The present disclosure employs the following solutions in order to solve the problem described above.

A tube pump according to one aspect of the present disclosure includes: a housing unit formed in an arc shape about an axis and having an inner circumferential surface on which a flexible tube is arranged; a first contact unit configured to rotate about the axis while being in contact with the tube housed in the housing unit; a second contact unit configured to rotate about the axis while being in contact with the tube; a drive shaft arranged on the axis and coupled to the first contact unit; a drive cylinder arranged on the axis and coupled to the second contact unit; a first drive unit configured to rotate the drive shaft in a predetermined direction about the axis and having a first drive shaft arranged on the axis; and a second drive unit configured to rotate the drive cylinder in the predetermined direction about the axis and having a second drive shaft arranged on the axis, the drive shaft is arranged so as to penetrate through the second drive unit along the axis, and the drive cylinder is arranged on an outer circumference side of the drive shaft and rotatably about the axis independently of the drive shaft.

According to the tube pump of one aspect of the present disclosure, the tube pump has the first contact unit and the second contact unit and has the first drive unit and the second drive unit that rotates the first contact unit and the second contact unit in a predetermined direction about the axis, respectively, and thereby the pair of roller units configured to rotate in contact with the tube held in an arc shape about the axis by the housing unit can rotate independently of each other about the axis. The drive force by which the first drive unit rotates the first drive member in a predetermined direction about the axis is transmitted to the first contact unit via the drive shaft penetrating through the second drive unit along the axis. Further, the drive force by which the second drive unit rotates the second drive member in a predetermined direction about the axis is transmitted to the second contact unit via the drive cylinder.

According to the tube pump of one aspect of the present disclosure, the first drive unit rotates the first drive member coaxially with the drive shaft to transmit drive force, and the second drive unit rotates the second drive member coaxially with the drive cylinder to transmit drive force. Thus, there is no need to use a gear for transmission of drive force from the first drive unit to the drive shaft, and there is no need to use a gear for transmission of drive force from the second drive unit to the drive cylinder. It is therefore possible to provide the tube pump that can suppress vibration caused by transmission of drive force when independently driving a pair of contact units by using different drive units, respectively, to transmit the drive force from the pair of drive units to the pair of contact units and can reduce manufacturing cost.
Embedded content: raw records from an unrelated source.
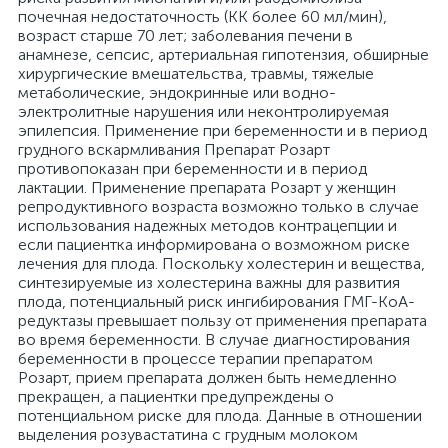
почечная недостаточность (КК более 60 мл/мин),
возраст старше 70 лет; заболевания печени в
анамнезе, сепсис, артериальная гипотензия, обширные
хирургические вмешательства, травмы, тяжелые
метаболические, эндокринные или водно-
электролитные нарушения или неконтролируемая
эпилепсия. Применение при беременности и в период
грудного вскармливания Препарат Розарт
противопоказан при беременности и в период
лактации. Применение препарата Розарт у женщин
репродуктивного возраста возможно только в случае
использования надежных методов контрацепции и
если пациентка информирована о возможном риске
лечения для плода. Поскольку холестерин и вещества,
синтезируемые из холестерина важны для развития
плода, потенциальный риск ингибирования ГМГ-КоА-
редуктазы превышает пользу от применения препарата
во время беременности. В случае диагностирования
беременности в процессе терапии препаратом
Розарт, прием препарата должен быть немедленно
прекращен, а пациентки предупреждены о
потенциальном риске для плода. Данные в отношении
выделения розувастатина с грудным молоком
In the tube pump of one aspect of the present disclosure, the first drive unit may have a first pulse motor configured to rotate the first drive member in the predetermined direction, the second drive unit may have a second pulse motor configured to rotate the second drive member in the predetermined direction, the first drive member may be coupled to the drive shaft so as to integrally rotate with the drive shaft, and the second drive member may be coupled to the drive cylinder so as to integrally rotate with the drive cylinder.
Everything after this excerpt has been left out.